Но Филип еще пожалеет об этом дне. Никто не смеет безнаказанно ставить себя выше Хамлеев, которые никогда не достигли бы таких высот, если бы позволяли всяким монахам оскорблять себя. Бартоломео из Ширинга осмелился унизить их – да помер в темнице. Вот и Филип кончит не лучше.
Том Строитель был еще одним человеком, кто пожалеет, что встал у Хамлеев на пути. Уильям не забыл, как он вызывающе вел себя, заставляя его расплатиться с работниками. А сегодня этот самый Том пренебрежительно назвал его «молодым лордом Уильямом». Совершенно очевидно, что он стал закадычным дружком Филипа. Но он еще узнает, что лучше бы ему было держаться Хамлеев, а не прибиваться к стану их врагов.
Уильям сидел и кипел от злости, пока епископ Генри не встал и не заявил, что готов к мессе. Приор Филип сделал знак послушнику, и тот стремглав выбежал из комнаты, а через минуту зазвонил колокол.

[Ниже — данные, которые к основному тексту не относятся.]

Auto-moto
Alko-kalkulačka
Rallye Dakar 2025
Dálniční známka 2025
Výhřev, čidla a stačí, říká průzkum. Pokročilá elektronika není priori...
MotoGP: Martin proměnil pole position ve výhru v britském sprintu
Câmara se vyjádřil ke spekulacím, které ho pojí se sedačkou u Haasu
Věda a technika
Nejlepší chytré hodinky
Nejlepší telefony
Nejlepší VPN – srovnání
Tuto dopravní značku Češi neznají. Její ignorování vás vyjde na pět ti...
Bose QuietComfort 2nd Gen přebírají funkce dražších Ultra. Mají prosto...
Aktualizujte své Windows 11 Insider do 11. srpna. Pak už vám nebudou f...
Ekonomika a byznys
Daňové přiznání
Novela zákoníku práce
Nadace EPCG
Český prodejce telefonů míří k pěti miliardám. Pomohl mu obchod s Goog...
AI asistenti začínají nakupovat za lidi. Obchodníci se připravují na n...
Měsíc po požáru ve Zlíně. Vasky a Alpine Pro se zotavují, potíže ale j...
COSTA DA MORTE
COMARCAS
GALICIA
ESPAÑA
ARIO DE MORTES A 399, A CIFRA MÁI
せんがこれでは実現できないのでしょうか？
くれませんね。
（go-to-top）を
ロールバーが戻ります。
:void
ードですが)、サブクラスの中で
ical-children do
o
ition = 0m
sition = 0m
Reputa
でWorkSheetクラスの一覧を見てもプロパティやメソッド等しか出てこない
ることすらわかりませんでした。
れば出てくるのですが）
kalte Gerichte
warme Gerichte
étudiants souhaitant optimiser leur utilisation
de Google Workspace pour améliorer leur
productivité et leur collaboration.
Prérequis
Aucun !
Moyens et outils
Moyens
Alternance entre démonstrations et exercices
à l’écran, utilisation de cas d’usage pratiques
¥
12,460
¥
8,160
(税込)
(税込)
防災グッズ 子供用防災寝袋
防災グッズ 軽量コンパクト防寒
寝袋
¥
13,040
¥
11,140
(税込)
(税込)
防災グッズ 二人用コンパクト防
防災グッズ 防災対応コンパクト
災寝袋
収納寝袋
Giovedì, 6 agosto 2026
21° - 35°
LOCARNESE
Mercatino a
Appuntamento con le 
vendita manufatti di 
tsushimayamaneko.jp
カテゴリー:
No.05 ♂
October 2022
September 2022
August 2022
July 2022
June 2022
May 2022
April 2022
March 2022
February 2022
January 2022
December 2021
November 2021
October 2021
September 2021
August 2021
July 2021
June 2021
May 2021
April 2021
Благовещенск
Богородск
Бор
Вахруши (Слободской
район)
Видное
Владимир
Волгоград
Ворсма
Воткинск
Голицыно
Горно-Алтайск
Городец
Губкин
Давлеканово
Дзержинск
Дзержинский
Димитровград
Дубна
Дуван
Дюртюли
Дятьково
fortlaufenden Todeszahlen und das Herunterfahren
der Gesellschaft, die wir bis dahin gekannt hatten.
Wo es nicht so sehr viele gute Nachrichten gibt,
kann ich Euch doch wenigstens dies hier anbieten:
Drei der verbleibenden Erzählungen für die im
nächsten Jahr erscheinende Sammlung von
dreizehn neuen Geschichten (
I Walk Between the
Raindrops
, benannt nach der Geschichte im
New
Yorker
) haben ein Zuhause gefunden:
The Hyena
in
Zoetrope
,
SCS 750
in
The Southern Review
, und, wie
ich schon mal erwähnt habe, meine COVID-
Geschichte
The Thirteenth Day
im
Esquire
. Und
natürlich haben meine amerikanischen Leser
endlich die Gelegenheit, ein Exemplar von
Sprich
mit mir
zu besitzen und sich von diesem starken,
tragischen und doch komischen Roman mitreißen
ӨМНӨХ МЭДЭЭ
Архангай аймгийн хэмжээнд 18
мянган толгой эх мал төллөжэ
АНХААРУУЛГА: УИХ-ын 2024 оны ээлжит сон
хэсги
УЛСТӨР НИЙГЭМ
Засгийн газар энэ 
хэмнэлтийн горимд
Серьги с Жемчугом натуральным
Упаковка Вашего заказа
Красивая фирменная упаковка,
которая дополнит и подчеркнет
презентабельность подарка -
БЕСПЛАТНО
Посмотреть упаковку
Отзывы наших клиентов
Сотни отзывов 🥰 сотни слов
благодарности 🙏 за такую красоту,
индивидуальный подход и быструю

Все вышли из дома: первым епископ Генри, вторым епископ Уолеран, за ними приор Филип, а следом – все остальные. Ждавшие на улице монахи пристроились за Филипом, образовав процессию. Хамлеям пришлось замыкать шествие.
Работники-добровольцы, усевшись на крышах и стенах, заполонили всю западную половину монастыря. Генри забрался на стоявший посередине строительной площадки помост. За ним в ряд встали монахи. Хамлеи и вся свита епископа прошли в то место, которое в будущем должно было стать церковным нефом.
Едва расположившись, Уильям увидел Алину.
Она очень изменилась. На ней были грубая, дешевая одежда и деревянные башмаки; обрамлявшие ее лицо кудри слиплись от пота. Но определенно это была Алина, по-прежнему такая прекрасная, что у Уильяма пересохло в горле и он уставился на нее, не в силах оторвать глаз. Между тем служба началась, и стены монастыря заполнили тысячи голосов, распевающих «Отче наш».
Казалось, она почувствовала на себе его взгляд, стала беспокойно переминаться с ноги на ногу, а затем оглянулась, словно ища кого-то. Наконец их глаза встретились. Лицо Алины исказила гримаса ужаса и страха, и она отпрянула, хотя расстояние между ними было более десяти ярдов, и друг от друга их отделяла не одна дюжина богомольцев. Перепуганная, она показалась Уильяму еще более желанной, и впервые за последний год он почувствовал, как его тело наполняется истомой вожделения. Она вспыхнула и, словно устыдившись, отвела взор. Что-то быстро сказав стоящему рядом парнишке – без сомнения, это был ее брат, – Алина повернулась и растворилась в толпе.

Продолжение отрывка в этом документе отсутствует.